Document layout analysis data
.....

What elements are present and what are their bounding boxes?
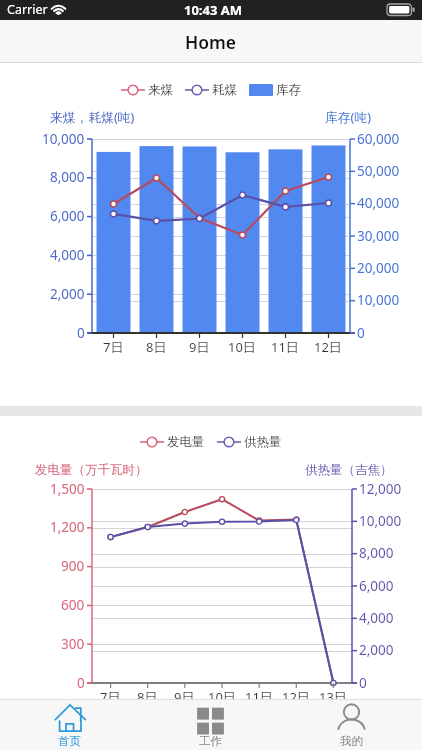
staticText: 来煤，耗煤(吨) bbox=[50, 108, 135, 125]
staticText: 8日 bbox=[146, 338, 167, 356]
staticText: 50,000 bbox=[357, 162, 400, 180]
staticText: Carrier bbox=[7, 1, 48, 18]
staticText: 来煤 bbox=[148, 82, 173, 98]
staticText: 8,000 bbox=[359, 544, 394, 562]
staticText: 2,000 bbox=[50, 285, 85, 303]
staticText: 7日 bbox=[100, 688, 121, 706]
staticText: 6,000 bbox=[359, 577, 394, 595]
staticText: Home bbox=[185, 30, 237, 54]
staticText: 12,000 bbox=[359, 480, 402, 498]
staticText: 12日 bbox=[314, 338, 342, 356]
staticText: 1,200 bbox=[50, 518, 85, 536]
staticText: 300 bbox=[61, 635, 85, 653]
staticText: 11日 bbox=[271, 338, 299, 356]
staticText: 30,000 bbox=[357, 227, 400, 245]
staticText: 工作 bbox=[199, 734, 222, 748]
staticText: 供热量（吉焦） bbox=[305, 462, 393, 478]
button[interactable]: 工作 bbox=[140, 699, 281, 750]
staticText: 发电量 bbox=[167, 434, 205, 450]
staticText: 7日 bbox=[103, 338, 124, 356]
staticText: 12日 bbox=[282, 688, 310, 706]
staticText: 耗煤 bbox=[212, 82, 237, 98]
staticText: 4,000 bbox=[50, 246, 85, 264]
staticText: 8,000 bbox=[50, 168, 85, 186]
staticText: 11日 bbox=[245, 688, 273, 706]
staticText: 900 bbox=[61, 557, 85, 575]
staticText: 9日 bbox=[189, 338, 210, 356]
staticText: 10日 bbox=[208, 688, 236, 706]
staticText: 40,000 bbox=[357, 194, 400, 212]
staticText: 10:43 AM bbox=[184, 1, 243, 19]
staticText: 13日 bbox=[319, 688, 347, 706]
staticText: 10,000 bbox=[42, 130, 85, 148]
staticText: 600 bbox=[61, 596, 85, 614]
staticText: 10,000 bbox=[357, 291, 400, 309]
staticText: 0 bbox=[359, 674, 367, 692]
button[interactable]: 首页 bbox=[0, 699, 140, 750]
staticText: 1,500 bbox=[50, 480, 85, 498]
staticText: 0 bbox=[77, 324, 85, 342]
staticText: 60,000 bbox=[357, 130, 400, 148]
staticText: 供热量 bbox=[244, 434, 282, 450]
staticText: 库存(吨) bbox=[325, 108, 372, 125]
staticText: 10,000 bbox=[359, 512, 402, 530]
staticText: 0 bbox=[77, 674, 85, 692]
staticText: 首页 bbox=[58, 734, 81, 748]
staticText: 6,000 bbox=[50, 207, 85, 225]
staticText: 8日 bbox=[137, 688, 158, 706]
staticText: 发电量（万千瓦时） bbox=[35, 462, 148, 478]
staticText: 20,000 bbox=[357, 259, 400, 277]
staticText: 4,000 bbox=[359, 609, 394, 627]
button[interactable]: 我的 bbox=[281, 699, 422, 750]
staticText: 我的 bbox=[340, 734, 363, 748]
staticText: 10日 bbox=[228, 338, 256, 356]
staticText: 2,000 bbox=[359, 641, 394, 659]
staticText: 库存 bbox=[276, 82, 301, 98]
staticText: 0 bbox=[357, 324, 365, 342]
staticText: 9日 bbox=[174, 688, 195, 706]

.....

• **Work request**: Copy every line of the entries in which "interactable" can be found.

• **Solution below**:
button[interactable]: 工作 bbox=[140, 699, 281, 750]
button[interactable]: 首页 bbox=[0, 699, 140, 750]
button[interactable]: 我的 bbox=[281, 699, 422, 750]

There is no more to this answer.